START Records provided

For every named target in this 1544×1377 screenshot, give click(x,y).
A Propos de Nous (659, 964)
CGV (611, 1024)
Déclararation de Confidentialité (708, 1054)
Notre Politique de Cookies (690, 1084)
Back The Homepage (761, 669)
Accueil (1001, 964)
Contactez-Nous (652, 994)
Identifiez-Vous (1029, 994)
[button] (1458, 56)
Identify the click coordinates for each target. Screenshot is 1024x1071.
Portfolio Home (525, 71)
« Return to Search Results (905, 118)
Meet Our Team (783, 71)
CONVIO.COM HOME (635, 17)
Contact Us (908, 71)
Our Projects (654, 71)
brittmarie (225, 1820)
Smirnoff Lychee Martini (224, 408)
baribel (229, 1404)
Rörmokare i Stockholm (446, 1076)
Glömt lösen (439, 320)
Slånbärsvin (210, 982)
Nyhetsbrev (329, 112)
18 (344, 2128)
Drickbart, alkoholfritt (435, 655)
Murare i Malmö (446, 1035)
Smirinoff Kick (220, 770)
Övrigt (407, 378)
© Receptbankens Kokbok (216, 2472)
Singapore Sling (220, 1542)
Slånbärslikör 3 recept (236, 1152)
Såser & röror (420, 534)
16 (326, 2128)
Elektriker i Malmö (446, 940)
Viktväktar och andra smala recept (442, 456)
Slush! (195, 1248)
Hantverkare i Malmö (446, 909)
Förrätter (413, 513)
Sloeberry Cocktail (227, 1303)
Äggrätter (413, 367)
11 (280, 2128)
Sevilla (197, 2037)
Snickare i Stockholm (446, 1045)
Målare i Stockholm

END Records provided

** Work task **
Only the lines from the one holding "16 (326, 2128)" to the end of the entries above belong in the answer, each copied exactly.

** Response **
16 (326, 2128)
Elektriker i Malmö (446, 940)
Viktväktar och andra smala recept (442, 456)
Slush! (195, 1248)
Hantverkare i Malmö (446, 909)
Förrätter (413, 513)
Sloeberry Cocktail (227, 1303)
Äggrätter (413, 367)
11 (280, 2128)
Sevilla (197, 2037)
Snickare i Stockholm (446, 1045)
Målare i Stockholm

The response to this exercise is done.